■ Exercise details: Please keep to the lines below from the one with "their original cost." through the one with "of being bought", and restate them word for word, ends included.

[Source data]
* * *
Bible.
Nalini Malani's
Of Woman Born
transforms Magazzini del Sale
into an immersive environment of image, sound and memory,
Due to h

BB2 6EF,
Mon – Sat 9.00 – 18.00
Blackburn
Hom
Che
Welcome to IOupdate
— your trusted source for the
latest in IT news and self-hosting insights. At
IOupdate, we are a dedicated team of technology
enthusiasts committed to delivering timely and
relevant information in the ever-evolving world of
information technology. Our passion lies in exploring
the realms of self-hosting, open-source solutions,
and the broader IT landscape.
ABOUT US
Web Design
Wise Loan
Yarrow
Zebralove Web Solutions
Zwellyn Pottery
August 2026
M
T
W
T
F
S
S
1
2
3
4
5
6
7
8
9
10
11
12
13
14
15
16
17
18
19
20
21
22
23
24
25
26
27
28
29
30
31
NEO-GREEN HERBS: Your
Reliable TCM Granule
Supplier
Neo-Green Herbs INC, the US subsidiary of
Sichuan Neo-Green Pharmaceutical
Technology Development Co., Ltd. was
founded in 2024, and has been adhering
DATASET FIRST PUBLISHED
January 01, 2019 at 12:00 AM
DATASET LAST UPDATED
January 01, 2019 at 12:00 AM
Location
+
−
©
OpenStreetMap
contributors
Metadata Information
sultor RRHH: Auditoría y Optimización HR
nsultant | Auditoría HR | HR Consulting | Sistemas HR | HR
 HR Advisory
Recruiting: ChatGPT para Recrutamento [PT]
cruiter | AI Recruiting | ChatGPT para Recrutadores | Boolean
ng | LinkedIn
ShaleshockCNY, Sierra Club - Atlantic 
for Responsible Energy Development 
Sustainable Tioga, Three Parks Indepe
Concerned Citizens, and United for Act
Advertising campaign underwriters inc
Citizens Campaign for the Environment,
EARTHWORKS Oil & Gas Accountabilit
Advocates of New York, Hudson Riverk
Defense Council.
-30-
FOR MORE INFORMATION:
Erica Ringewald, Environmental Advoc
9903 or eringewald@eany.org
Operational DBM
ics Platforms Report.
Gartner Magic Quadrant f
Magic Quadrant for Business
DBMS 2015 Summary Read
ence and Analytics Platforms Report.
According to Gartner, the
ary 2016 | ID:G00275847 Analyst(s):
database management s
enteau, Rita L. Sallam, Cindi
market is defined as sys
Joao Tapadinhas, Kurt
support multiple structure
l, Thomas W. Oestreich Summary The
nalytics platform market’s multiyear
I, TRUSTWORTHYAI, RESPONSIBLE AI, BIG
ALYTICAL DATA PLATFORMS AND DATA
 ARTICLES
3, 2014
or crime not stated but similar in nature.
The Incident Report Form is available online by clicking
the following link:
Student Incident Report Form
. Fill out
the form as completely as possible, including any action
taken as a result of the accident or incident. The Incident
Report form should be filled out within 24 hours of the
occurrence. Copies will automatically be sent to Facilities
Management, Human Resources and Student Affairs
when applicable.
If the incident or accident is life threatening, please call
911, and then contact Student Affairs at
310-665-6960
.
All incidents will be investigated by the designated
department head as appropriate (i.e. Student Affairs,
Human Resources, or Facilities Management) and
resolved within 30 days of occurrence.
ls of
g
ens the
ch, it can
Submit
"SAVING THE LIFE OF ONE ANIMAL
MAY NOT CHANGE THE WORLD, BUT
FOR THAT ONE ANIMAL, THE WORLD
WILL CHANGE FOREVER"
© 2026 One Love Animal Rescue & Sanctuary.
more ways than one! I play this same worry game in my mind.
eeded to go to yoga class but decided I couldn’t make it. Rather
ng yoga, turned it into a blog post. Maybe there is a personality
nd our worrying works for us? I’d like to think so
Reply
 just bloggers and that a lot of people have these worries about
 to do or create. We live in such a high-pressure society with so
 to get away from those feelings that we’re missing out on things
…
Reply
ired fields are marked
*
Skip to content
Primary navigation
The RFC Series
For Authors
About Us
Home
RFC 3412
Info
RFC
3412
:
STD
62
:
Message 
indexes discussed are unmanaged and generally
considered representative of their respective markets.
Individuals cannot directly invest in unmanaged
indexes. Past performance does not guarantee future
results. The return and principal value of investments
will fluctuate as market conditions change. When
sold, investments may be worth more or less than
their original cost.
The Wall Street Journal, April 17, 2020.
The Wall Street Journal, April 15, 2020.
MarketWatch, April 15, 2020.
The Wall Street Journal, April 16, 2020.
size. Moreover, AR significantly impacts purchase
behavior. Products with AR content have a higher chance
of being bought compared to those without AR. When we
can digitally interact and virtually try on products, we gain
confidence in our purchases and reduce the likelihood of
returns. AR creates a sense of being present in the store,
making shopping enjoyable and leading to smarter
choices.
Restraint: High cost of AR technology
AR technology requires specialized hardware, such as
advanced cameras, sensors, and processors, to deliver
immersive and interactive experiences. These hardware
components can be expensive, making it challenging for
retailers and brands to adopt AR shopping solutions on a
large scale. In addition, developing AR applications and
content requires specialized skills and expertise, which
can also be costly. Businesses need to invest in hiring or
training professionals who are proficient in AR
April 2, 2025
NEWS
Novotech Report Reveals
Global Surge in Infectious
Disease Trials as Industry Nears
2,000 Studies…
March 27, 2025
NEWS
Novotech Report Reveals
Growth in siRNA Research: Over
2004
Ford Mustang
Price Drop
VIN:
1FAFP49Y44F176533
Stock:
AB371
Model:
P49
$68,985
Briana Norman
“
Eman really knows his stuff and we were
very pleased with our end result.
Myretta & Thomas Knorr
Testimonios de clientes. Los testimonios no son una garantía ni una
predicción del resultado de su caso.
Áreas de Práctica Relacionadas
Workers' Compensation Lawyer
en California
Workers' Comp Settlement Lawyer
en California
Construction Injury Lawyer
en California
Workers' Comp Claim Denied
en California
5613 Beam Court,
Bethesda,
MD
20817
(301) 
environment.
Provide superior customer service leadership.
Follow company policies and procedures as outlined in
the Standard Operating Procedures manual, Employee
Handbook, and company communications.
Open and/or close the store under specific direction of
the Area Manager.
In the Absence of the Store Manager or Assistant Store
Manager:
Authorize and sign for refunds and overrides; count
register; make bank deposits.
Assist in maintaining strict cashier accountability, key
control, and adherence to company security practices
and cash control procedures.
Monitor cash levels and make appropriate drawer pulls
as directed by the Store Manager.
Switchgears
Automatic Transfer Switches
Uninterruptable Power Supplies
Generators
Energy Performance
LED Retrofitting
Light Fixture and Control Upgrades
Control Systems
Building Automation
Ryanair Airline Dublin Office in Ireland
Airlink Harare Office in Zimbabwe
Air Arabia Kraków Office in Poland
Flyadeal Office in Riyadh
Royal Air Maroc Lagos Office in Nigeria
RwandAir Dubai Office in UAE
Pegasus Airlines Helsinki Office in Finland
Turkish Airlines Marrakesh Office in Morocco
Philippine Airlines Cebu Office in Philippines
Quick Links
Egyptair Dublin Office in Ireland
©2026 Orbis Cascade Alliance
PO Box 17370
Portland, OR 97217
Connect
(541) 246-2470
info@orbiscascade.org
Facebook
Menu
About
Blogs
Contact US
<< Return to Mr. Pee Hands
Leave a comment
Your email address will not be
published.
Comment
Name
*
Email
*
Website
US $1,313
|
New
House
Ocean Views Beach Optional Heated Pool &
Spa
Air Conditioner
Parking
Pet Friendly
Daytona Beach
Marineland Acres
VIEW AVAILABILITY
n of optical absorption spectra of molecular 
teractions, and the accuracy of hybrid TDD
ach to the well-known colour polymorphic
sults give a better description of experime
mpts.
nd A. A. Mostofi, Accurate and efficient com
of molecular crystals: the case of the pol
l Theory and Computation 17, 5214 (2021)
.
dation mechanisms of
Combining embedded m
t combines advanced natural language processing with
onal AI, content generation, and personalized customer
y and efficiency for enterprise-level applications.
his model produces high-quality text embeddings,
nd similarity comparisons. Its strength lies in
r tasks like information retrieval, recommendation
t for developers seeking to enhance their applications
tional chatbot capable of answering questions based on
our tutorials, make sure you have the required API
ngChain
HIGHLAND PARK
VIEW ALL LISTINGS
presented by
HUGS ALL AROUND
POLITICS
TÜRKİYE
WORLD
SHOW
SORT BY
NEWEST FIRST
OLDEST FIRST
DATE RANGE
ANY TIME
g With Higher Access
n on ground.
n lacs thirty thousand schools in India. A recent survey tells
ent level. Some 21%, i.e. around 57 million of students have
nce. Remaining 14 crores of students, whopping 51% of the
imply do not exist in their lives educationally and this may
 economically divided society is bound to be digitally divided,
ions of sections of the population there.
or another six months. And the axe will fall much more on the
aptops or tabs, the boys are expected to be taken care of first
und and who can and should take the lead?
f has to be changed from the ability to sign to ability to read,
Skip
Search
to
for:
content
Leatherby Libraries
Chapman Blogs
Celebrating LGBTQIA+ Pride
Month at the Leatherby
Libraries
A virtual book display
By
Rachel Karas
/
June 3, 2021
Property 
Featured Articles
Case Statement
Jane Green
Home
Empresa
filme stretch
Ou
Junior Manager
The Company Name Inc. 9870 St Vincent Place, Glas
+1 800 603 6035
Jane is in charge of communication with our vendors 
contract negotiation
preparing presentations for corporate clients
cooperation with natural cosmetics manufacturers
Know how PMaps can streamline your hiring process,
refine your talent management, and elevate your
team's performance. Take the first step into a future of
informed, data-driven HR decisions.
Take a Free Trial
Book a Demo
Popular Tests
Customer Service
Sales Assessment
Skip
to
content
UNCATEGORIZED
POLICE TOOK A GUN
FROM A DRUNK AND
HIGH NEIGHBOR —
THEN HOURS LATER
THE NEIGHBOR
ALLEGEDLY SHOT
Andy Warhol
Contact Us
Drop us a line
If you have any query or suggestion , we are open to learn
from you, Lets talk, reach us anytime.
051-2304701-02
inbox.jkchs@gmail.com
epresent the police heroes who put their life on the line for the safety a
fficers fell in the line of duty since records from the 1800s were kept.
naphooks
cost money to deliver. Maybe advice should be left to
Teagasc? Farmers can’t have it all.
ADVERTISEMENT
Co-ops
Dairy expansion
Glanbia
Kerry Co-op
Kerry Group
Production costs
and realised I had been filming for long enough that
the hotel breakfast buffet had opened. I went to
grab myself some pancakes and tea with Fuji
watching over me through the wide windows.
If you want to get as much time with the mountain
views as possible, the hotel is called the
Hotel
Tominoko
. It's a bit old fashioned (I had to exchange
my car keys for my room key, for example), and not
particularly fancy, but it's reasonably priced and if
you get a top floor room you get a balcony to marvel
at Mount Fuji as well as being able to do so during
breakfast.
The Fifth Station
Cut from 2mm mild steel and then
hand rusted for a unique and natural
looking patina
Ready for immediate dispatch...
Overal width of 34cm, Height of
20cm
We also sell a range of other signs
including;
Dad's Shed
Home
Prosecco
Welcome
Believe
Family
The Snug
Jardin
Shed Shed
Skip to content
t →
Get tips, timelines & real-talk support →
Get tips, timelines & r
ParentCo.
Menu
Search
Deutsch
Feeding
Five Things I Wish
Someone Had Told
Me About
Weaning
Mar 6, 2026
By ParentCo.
* * *
■ Your solution:
their original cost.
The Wall Street Journal, April 17, 2020.
The Wall Street Journal, April 15, 2020.
MarketWatch, April 15, 2020.
The Wall Street Journal, April 16, 2020.
size. Moreover, AR significantly impacts purchase
behavior. Products with AR content have a higher chance
of being bought compared to those without AR. When we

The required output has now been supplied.